I’ve been told it has something to do with the way kids need to position themselves to compensate for the weight and length of the mallet. Regardless, watch a kid who has just learned to swing a mallet, and you’ll see near-perfect technique like the kind you work for years to master.
Their ability to relax and have fun also carries over to their riding. In my mind, the key component that adults struggle to master with their riding is the ability to relax. It’s also how to move with the horse and let it do exactly what they’re trained to do, without too much interference. Teach the kids a few riding basics, and you’ll find that many of them are naturals, assuming fear doesn’t get in the way.
Finally, keep in mind that they’ve got time to learn the rules of the game, as long as everyone is staying safe. So sit back, relax, and enjoy how quickly the kids pick things up.

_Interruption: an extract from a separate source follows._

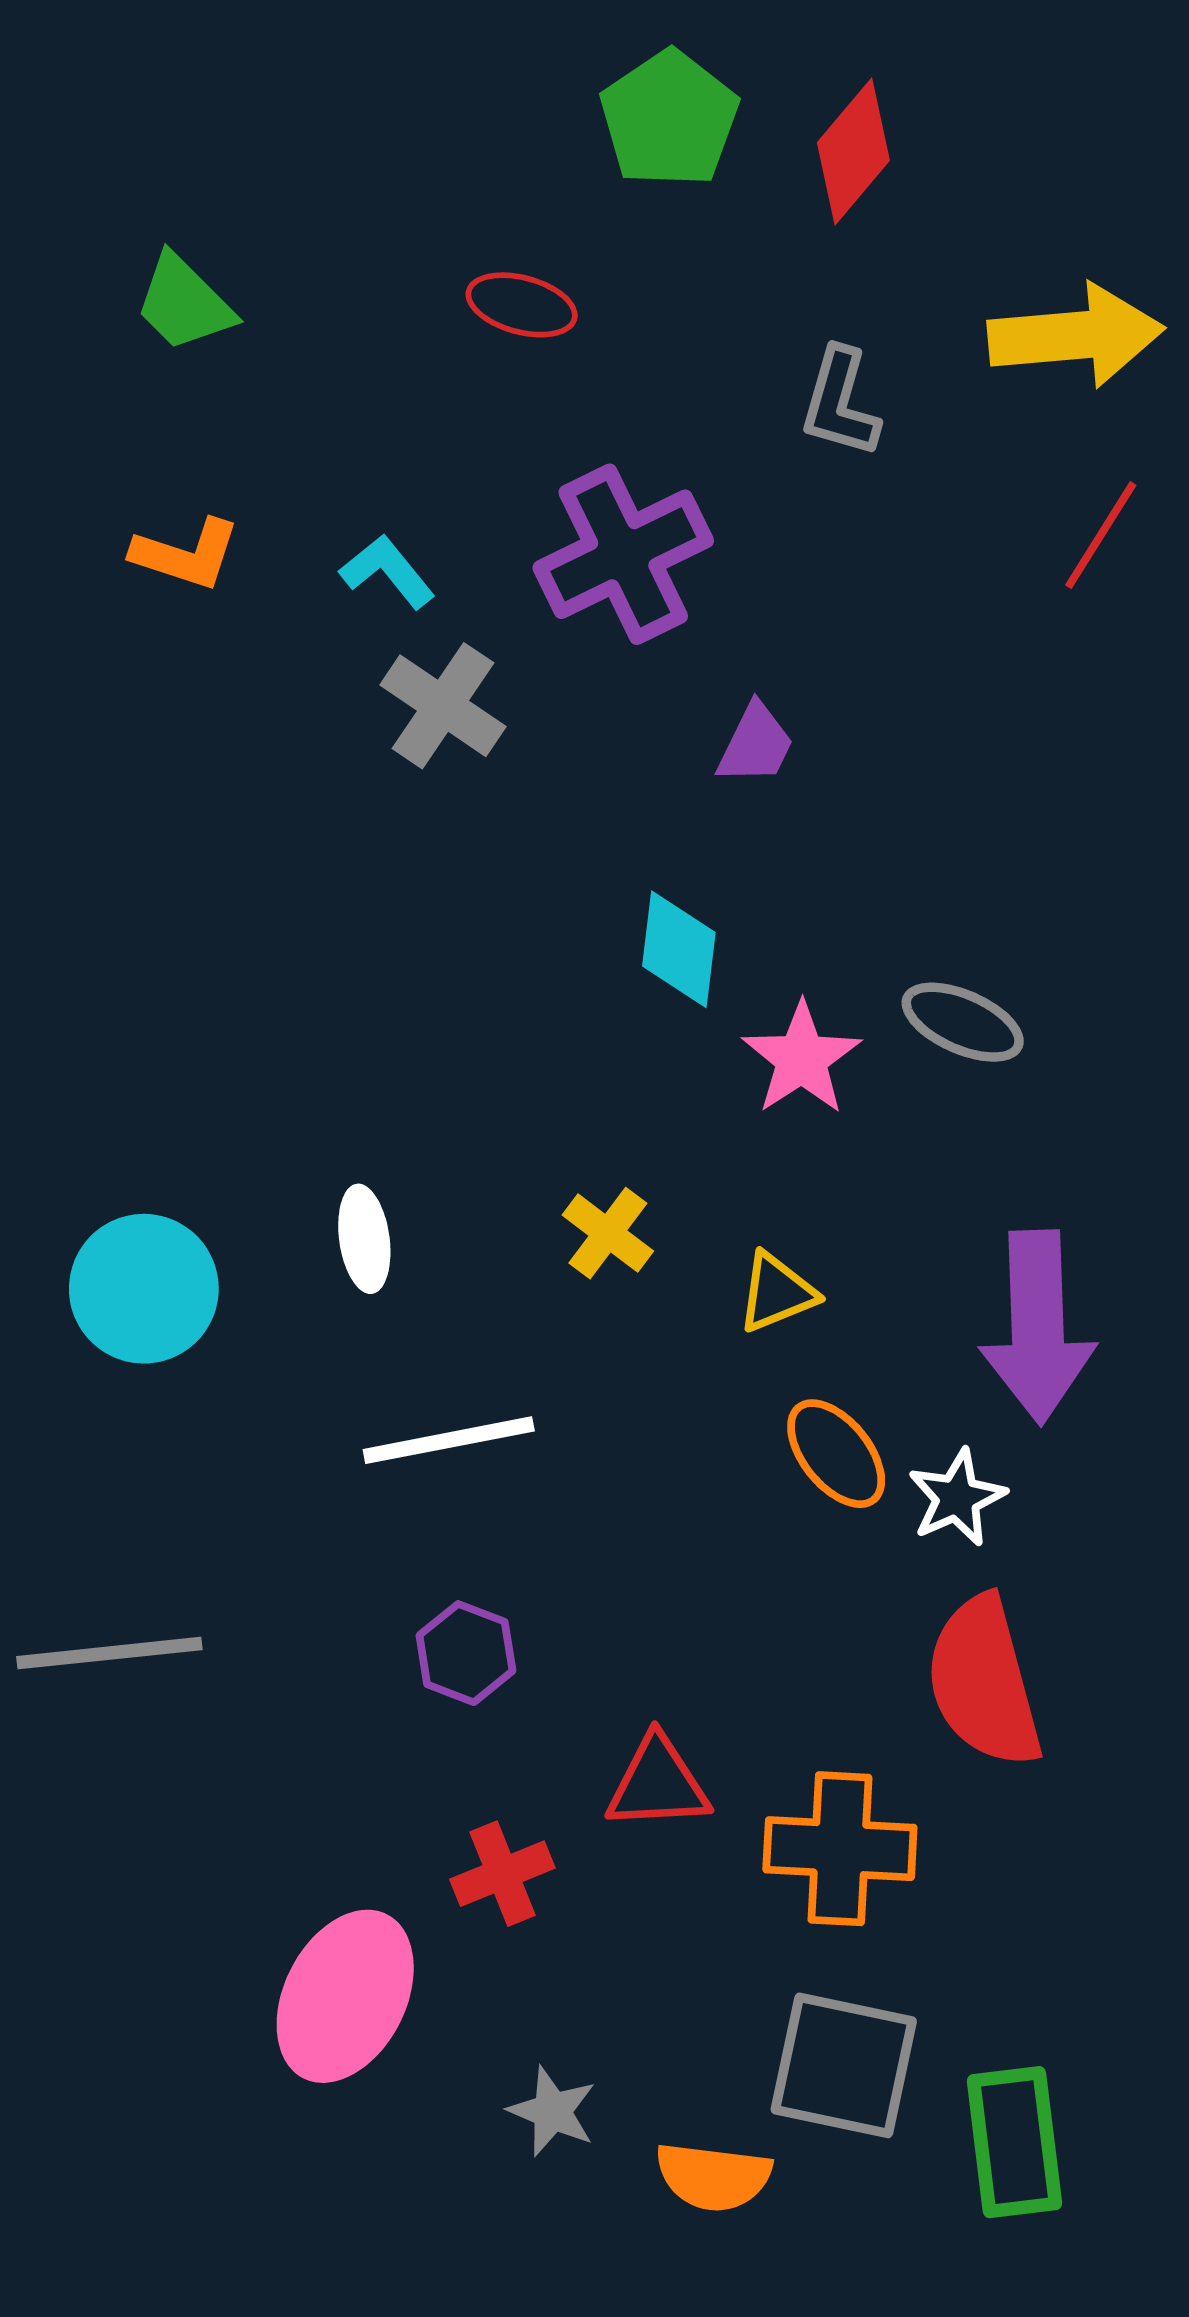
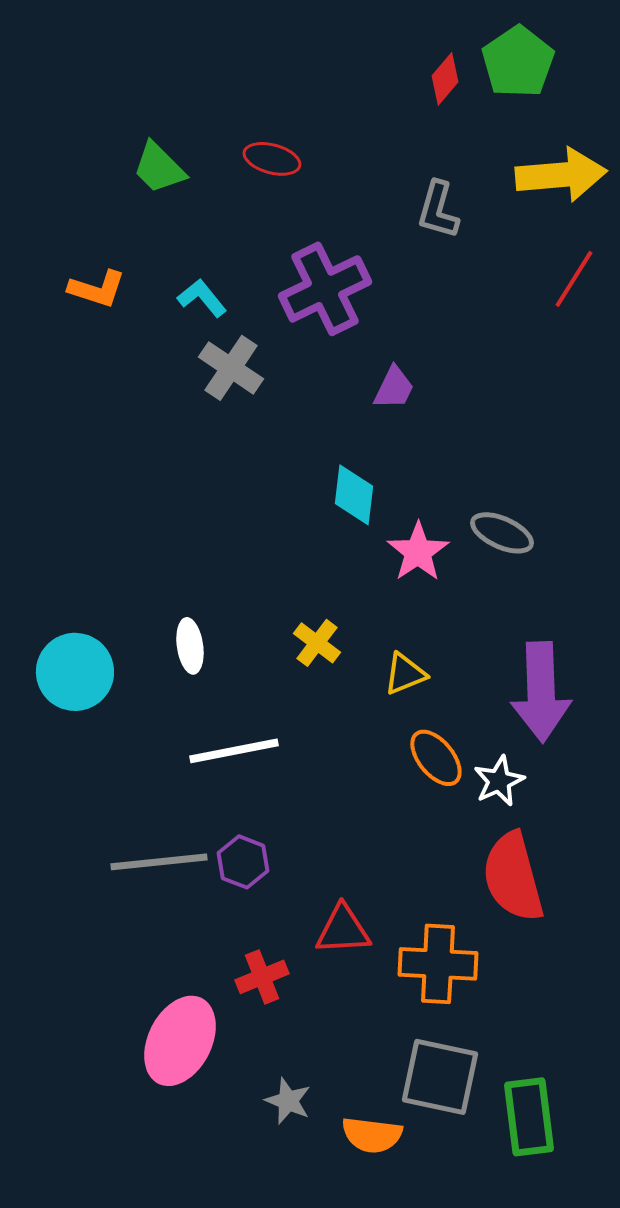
green pentagon: (669, 119) -> (518, 62), moved
red diamond: (853, 151) -> (445, 79), size x0.7
green trapezoid: (184, 303) -> (159, 168), moved
gray line: (109, 1653) -> (159, 862), moved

Another important thing is the kid’s mindset. Kids have to want to be there. In reference to another sport, I heard that as a coach, you’ve always got to make sure the kid wants to be there – and not the parents. You’ll notice the kids who want to be there and the kids who are there because they have to be. One kid that doesn’t really want to be there can ruin the chemistry of the group and the fun for the other kids. So while it’s not the easiest conversation to have, it’s always a good idea to identify those kids and try to change their mindset. Or maybe, try to talk to the parents about why they want their kids to be there.
So okay—you’ve got some kids, you’ve got some saintly polo ponies, and you’ve got a fun-loving instructor. What more could you need?
A plan is usually a good idea. But with kids’ polo, it’s absolutely possible to over plan. As I said, kids love to play and have fun. And what better way to have fun than to let them play chukkers! In my case, I supervise slightly longer chukkers and change the teams after each chukker. That way, all the kids could learn how to work with each other, and no one team could be too strong or weak.
Kids also love something to work towards. So if time and budget allow, organize a tournament where they can show off their skills to their friends and family. And maybe, winning a little prize always goes down well.
While running a kids polo program might not suit every polo club, farm, or instructor, I will say that it’s extremely rewarding. It also reminds me every time I watch and coach how much fun polo is. It’s something that’s easy to forget when you get too bogged down in the details. Watch some kids riding around laughing and competing with each other, and I guarantee you’ll remember why we all do this: To have fun!